> _ENTRIES SHOWN_
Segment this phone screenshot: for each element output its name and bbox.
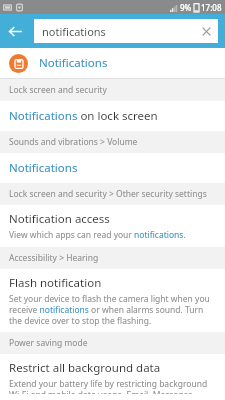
staticText: Power saving mode bbox=[9, 337, 88, 349]
staticText: 17:08 bbox=[201, 2, 222, 13]
staticText: Notifications on lock screen bbox=[9, 108, 158, 124]
staticText: Flash notification bbox=[9, 275, 102, 291]
staticText: notifications bbox=[42, 24, 106, 39]
staticText: Notification access bbox=[9, 211, 110, 227]
button[interactable]: Notification access bbox=[0, 205, 225, 247]
staticText: Restrict all background data bbox=[9, 360, 161, 376]
staticText: Notifications bbox=[39, 55, 108, 71]
button[interactable]: Back bbox=[0, 16, 30, 46]
button[interactable]: Restrict all background data bbox=[0, 354, 225, 400]
button[interactable]: Notifications bbox=[0, 153, 225, 183]
staticText: Notifications bbox=[9, 160, 78, 176]
button[interactable]: Notifications on lock screen bbox=[0, 101, 225, 131]
staticText: View which apps can read your notificati… bbox=[9, 229, 186, 241]
staticText: Sounds and vibrations > Volume bbox=[9, 136, 138, 148]
button[interactable]: Clear search bbox=[194, 19, 218, 43]
button[interactable]: Flash notification bbox=[0, 269, 225, 332]
staticText: Set your device to flash the camera ligh… bbox=[9, 293, 216, 326]
staticText: Accessibility > Hearing bbox=[9, 252, 99, 264]
staticText: Lock screen and security bbox=[9, 84, 107, 96]
staticText: Lock screen and security > Other securit… bbox=[9, 188, 207, 200]
button[interactable]: notifications bbox=[34, 19, 218, 43]
button[interactable]: Notifications bbox=[0, 48, 225, 78]
staticText: 9% bbox=[180, 2, 192, 13]
staticText: Extend your battery life by restricting … bbox=[9, 378, 216, 394]
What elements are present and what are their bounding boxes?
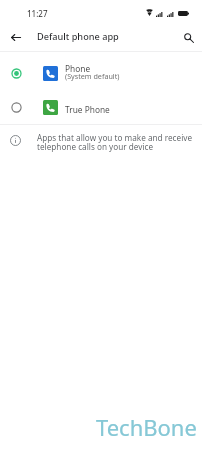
staticText: Default phone app xyxy=(37,30,119,43)
staticText: TechBone xyxy=(96,412,197,442)
staticText: Phone xyxy=(65,63,91,74)
staticText: 11:27 xyxy=(27,8,48,19)
button[interactable]: True Phone xyxy=(0,90,202,124)
staticText: True Phone xyxy=(65,104,110,115)
staticText: Apps that allow you to make and receive … xyxy=(37,132,196,153)
button[interactable]: Back xyxy=(3,25,28,50)
staticText: (System default) xyxy=(65,71,120,81)
button[interactable]: Phone xyxy=(0,56,202,90)
button[interactable]: Search xyxy=(176,25,201,50)
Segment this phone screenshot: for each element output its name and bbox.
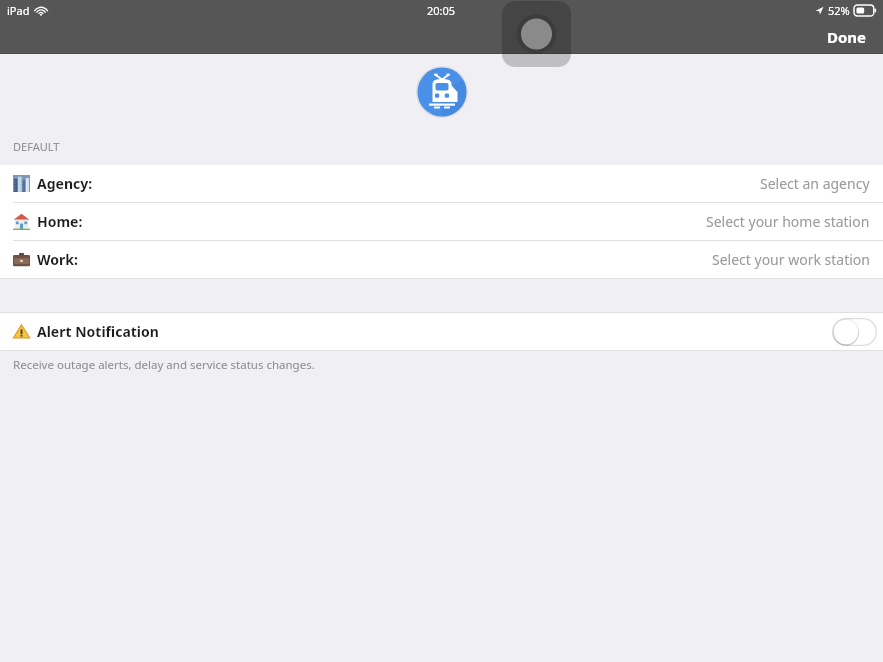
staticText: Receive outage alerts, delay and service…	[13, 357, 315, 373]
button[interactable]: Work:	[0, 241, 883, 278]
staticText: DEFAULT	[13, 139, 60, 154]
button[interactable]: Agency:	[0, 165, 883, 202]
button[interactable]: Home:	[0, 203, 883, 240]
staticText: Done	[827, 27, 867, 47]
staticText: Select your work station	[712, 250, 870, 269]
button[interactable]: Done	[811, 22, 883, 52]
button[interactable]: Alert Notification	[0, 313, 883, 350]
staticText: Select your home station	[706, 212, 870, 231]
staticText: Work:	[37, 250, 78, 269]
staticText: 20:05	[427, 3, 456, 18]
staticText: Home:	[37, 212, 83, 231]
staticText: 52%	[828, 3, 850, 18]
staticText: iPad	[7, 3, 30, 18]
staticText: Alert Notification	[37, 322, 159, 341]
staticText: Select an agency	[760, 174, 870, 193]
button[interactable]: Alert Notification toggle	[832, 318, 877, 346]
staticText: Agency:	[37, 174, 93, 193]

> _WHAT THIS TASK INVOLVES_
Every line in the data that holds "True" should be copied out.

> _RESULT OF THE EXERCISE_
button[interactable]: True Phone xyxy=(0,90,202,124)
staticText: True Phone xyxy=(65,104,110,115)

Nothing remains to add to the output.